(Page-level text extractions)
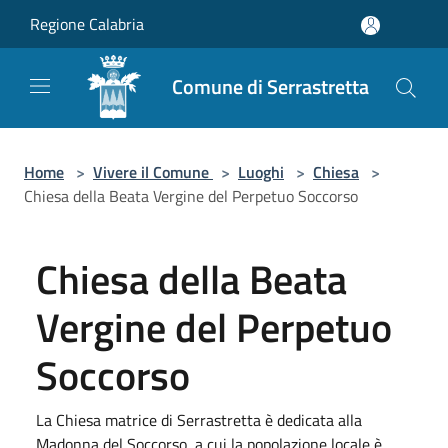
Salta al contenuto principale
Regione Calabria
Comune di Serrastretta
Home
>
Vivere il Comune
>
Luoghi
>
Chiesa
>
Chiesa della Beata Vergine del Perpetuo Soccorso
Chiesa della Beata
Vergine del Perpetuo
Soccorso
La Chiesa matrice di Serrastretta è dedicata alla
Madonna del Soccorso, a cui la popolazione locale è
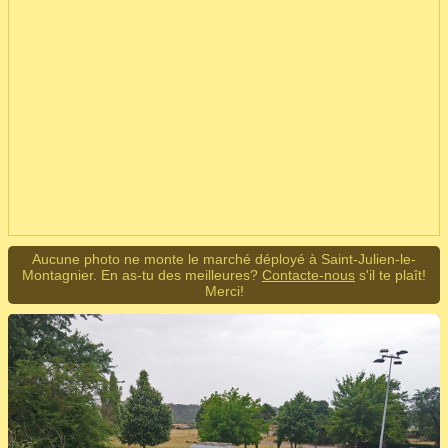
Aucune photo ne monte le marché déployé à Saint-Julien-le-
Montagnier. En as-tu des meilleures?
Contacte-nous
s'il te plaît!
Merci!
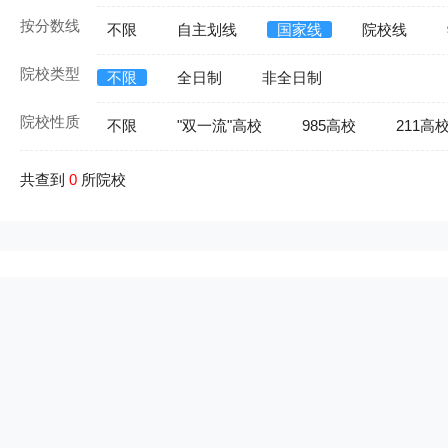
按分数线
不限
自主划线
国家线
院校线
院校类型
不限
全日制
非全日制
院校性质
不限
"双一流"高校
985高校
211高
共查到
0
所院校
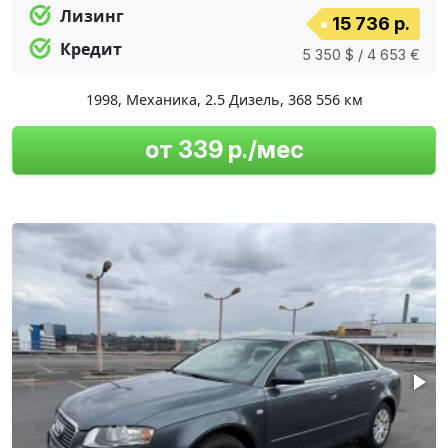
Лизинг
15 736 р.
Кредит
5 350 $ / 4 653 €
1998
,
Механика
,
2.5 Дизель
,
368 556 км
от 339 р./мес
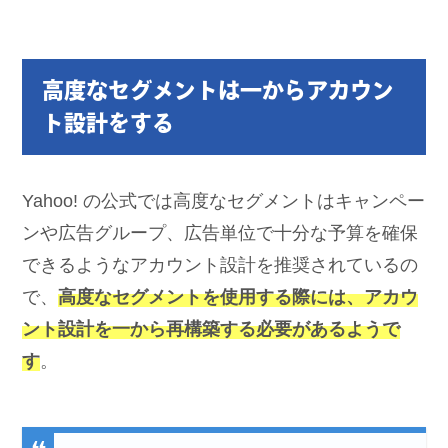
高度なセグメントは一からアカウン
ト設計をする
Yahoo! の公式では高度なセグメントはキャンペー
ンや広告グループ、広告単位で十分な予算を確保
できるようなアカウント設計を推奨されているの
で、
高度なセグメントを使用する際には、
アカウ
ント設計を
一から再構築する必要があるようで
す
。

YOUR ASSIGNMENT :: Filter the entries by the string "Serrastretta" and copy each matching line.

OUTPUT ::
Comune di Serrastretta
La Chiesa matrice di Serrastretta è dedicata alla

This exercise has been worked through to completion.